The relationship between dietary patterns and CVD risk factors has been reported in numerous countries; the dietary pattern has been suggested as one of the several factors involved in developing CVD (24, 25). In a study conducted by Sun et al. in China, the findings showed a significant association between unhealthy foods (e.g., fast food, snacks, and red meat) consumption and atherosclerosis. The positive relationship between an unhealthy diet and atherosclerosis is because unhealthy foods consumption, such as high levels of carbohydrates with a high glycemic index, leads to high glycemic response and increases carbohydrates oxidation and their conversion into fat, increasing weight, and BMI. It also increases cholesterol and triglycerides in the body and prepares the ground for CVD (26).
5.1. Conclusions
According to performed research, nutrition plays an essential role in maintaining health and preventing disease, and a healthy diet can reduce the risk of progressive CVD. In the present study, no significant relationship was observed between the dietary patterns and CVD risk factors that might be due to the sample size and the study design. On the other hand, in most studies, the diet was compared between the patient and control groups; however, in the present study, the Arab and Lor groups were compared; they were not compared to other groups in terms of atherosclerosis. On the other hand, CVD risk factors (e.g., atherosclerosis) are multifactorial. Various elements, including environmental and cultural factors, social etiquette, nutritional intakes, and racial differences, can affect the prevalence and growth of the disease in any region.
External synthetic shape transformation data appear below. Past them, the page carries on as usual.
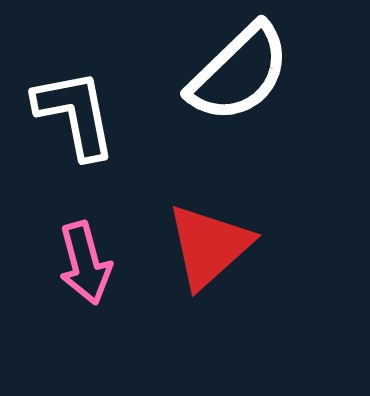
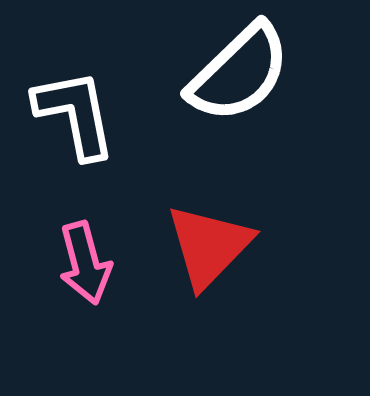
red triangle: rotated 4 degrees counterclockwise
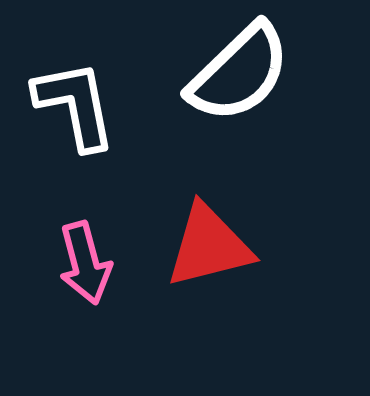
white L-shape: moved 9 px up
red triangle: rotated 32 degrees clockwise
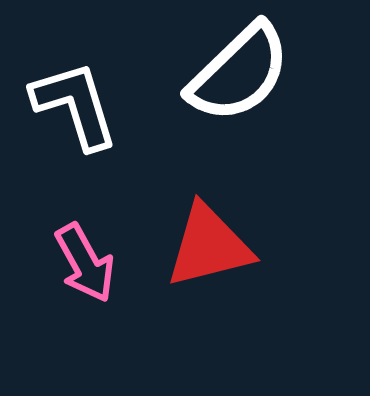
white L-shape: rotated 6 degrees counterclockwise
pink arrow: rotated 14 degrees counterclockwise
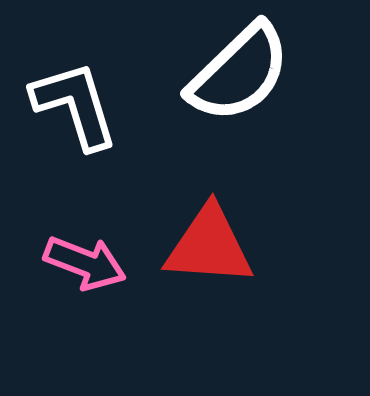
red triangle: rotated 18 degrees clockwise
pink arrow: rotated 40 degrees counterclockwise
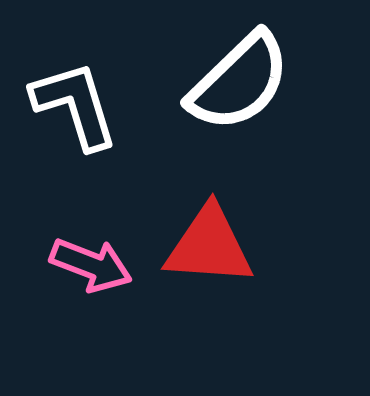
white semicircle: moved 9 px down
pink arrow: moved 6 px right, 2 px down
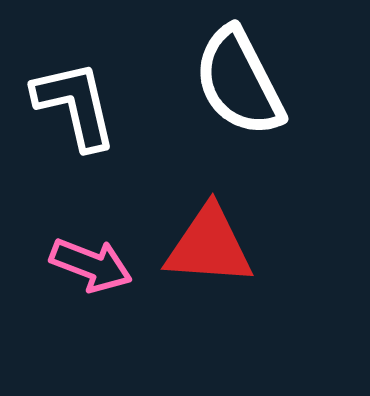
white semicircle: rotated 107 degrees clockwise
white L-shape: rotated 4 degrees clockwise
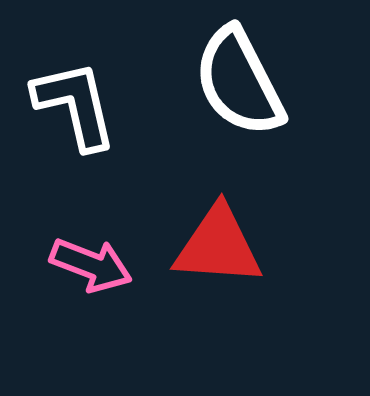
red triangle: moved 9 px right
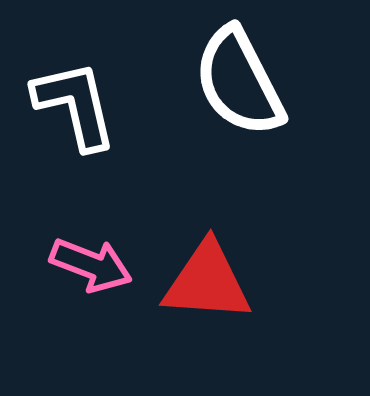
red triangle: moved 11 px left, 36 px down
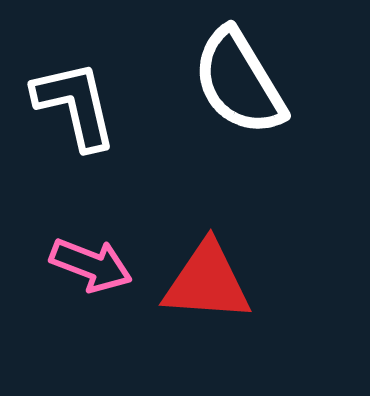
white semicircle: rotated 4 degrees counterclockwise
It is necessary to identify the risk factors, step forward, correct the risk factors, and improve the quality of life in patients.
5.2. Limitations
The main limitation of the present survey is the small sample size; a larger sample size produces reliable results for comparing races. In this regard, it is highly recommended to carry out further investigations with larger sample size. It is worth noting that although different races were studied, living in the same region influences the lifestyle. Therefore, it is highly suggested to examine different races in various regions in future studies.